━━ EXCERPTED DATA ━━

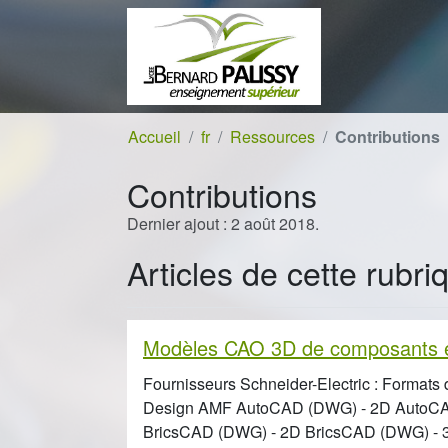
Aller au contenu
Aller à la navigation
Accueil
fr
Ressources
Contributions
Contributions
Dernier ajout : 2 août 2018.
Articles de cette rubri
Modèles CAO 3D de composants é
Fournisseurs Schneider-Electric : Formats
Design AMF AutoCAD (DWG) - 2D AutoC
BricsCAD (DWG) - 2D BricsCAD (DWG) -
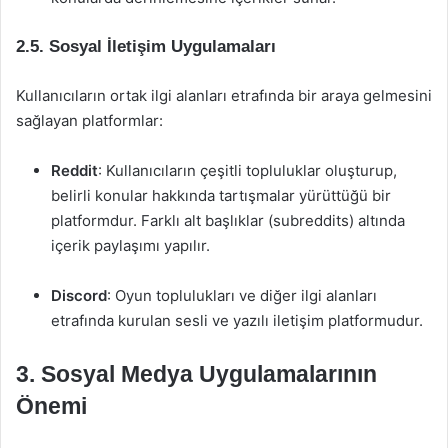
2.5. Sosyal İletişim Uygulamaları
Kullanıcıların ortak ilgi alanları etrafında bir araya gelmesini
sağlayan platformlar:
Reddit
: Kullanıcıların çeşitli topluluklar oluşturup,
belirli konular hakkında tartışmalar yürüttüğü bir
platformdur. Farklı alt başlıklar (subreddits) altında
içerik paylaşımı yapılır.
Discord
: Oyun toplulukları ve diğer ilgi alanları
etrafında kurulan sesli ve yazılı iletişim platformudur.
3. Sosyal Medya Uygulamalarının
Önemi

━━━

▶ [TASK INSTRUCTIONS] All lines from the one containing "etrafında kurulan sesli" to the last line of the material above must be copied exactly, and only those.

▶ [RESULT OF THIS EXERCISE]
etrafında kurulan sesli ve yazılı iletişim platformudur.
3. Sosyal Medya Uygulamalarının
Önemi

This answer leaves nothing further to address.